Property price growth putting banks at risk: S&P

The soaring price of housing means Australian banks are likely to experience a one or two notch downgrade by the global ratings agency

Property price growth putting banks at risk: S&P



Most Australian banks are facing a one or two notch rating downgrade over the next two years as rising residential property prices put financial institutions at risk.

In a commentary on Australian banks entitled Rising Economic Risks Could Cut Ratings on Most Australian Financial Institutions by One Notch, S&P Global Ratings has examined the dangers of Australia’s hot housing market.

Rising economic imbalances are increasing the risk of a sharp correction in property prices, analysts at the global ratings agency said.

If such a scenario occurs, S&P highlighted eight financial institutions (including six banks) which would incur large credit losses and a subsequent credit rating downgrade.

S&P makes these ratings adjustments by focusing on the Risk Adjusted Capital (RAC) Framework.

“Our risk weights applicable to a bank’s loans are calibrated to the economic risk we see in the country. Consequently, as economic risks in a country rise in our opinion, we increase the risk weights, and that pushes down the capital ratios,” Sharad Jain, director at S&P Global Ratings, told Australian Broker.

“This in turn, could have an additional downward impact on bank ratings. This is because our risk adjusted capital ratios are a key driver of our capital and earnings assessment – which is an analytical factor in our assessment of a bank’s rating.”

In the event of rising economic risks facing banks in a particular country, this by itself would be enough to place pressure on bank ratings within that country, he said.

S&P expects property price growth to moderate and then remain at relatively low levels during the next 12 to 18 months.

However, analysts warned there is a one-in-three chance of a ‘downside scenario’ occurring in which property prices spiked. The resultant rise in risk would weaken the capital ratios of all banks in Australia.

For most banks, this movement would not be enough to put further pressure on their credit profiles.

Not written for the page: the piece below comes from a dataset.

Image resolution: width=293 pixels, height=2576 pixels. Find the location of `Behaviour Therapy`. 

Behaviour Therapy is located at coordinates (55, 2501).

Thus, most financial institutions would only be downgraded by one notch.

However, S&P Global gave a warning about eight Australian financial institutions, highlighting two banks – Auswide Bank and MyState Bank – as being at greatest risk in this ‘downside scenario’.

“It is important to point out that, if our downside scenario materialises, to review our ratings on these institutions, we would make an assessment of their position and plans in relation to capital, business, and broader financial profile,” Jain said.

“A two-notch downgrade would be only one of the three likely outcomes in that scenario. The other two likely outcomes are a one-notch downgrade with stable outlook or a one-notch downgrade with a negative outlook.”

S&P Global also warned about the risks posed for AMP Bank, HSBC Bank Australia, ME Bank and P&N Bank in these circumstances although the agency admitted that parent support from these institutions is highly likely to prevent a two notch downgrade.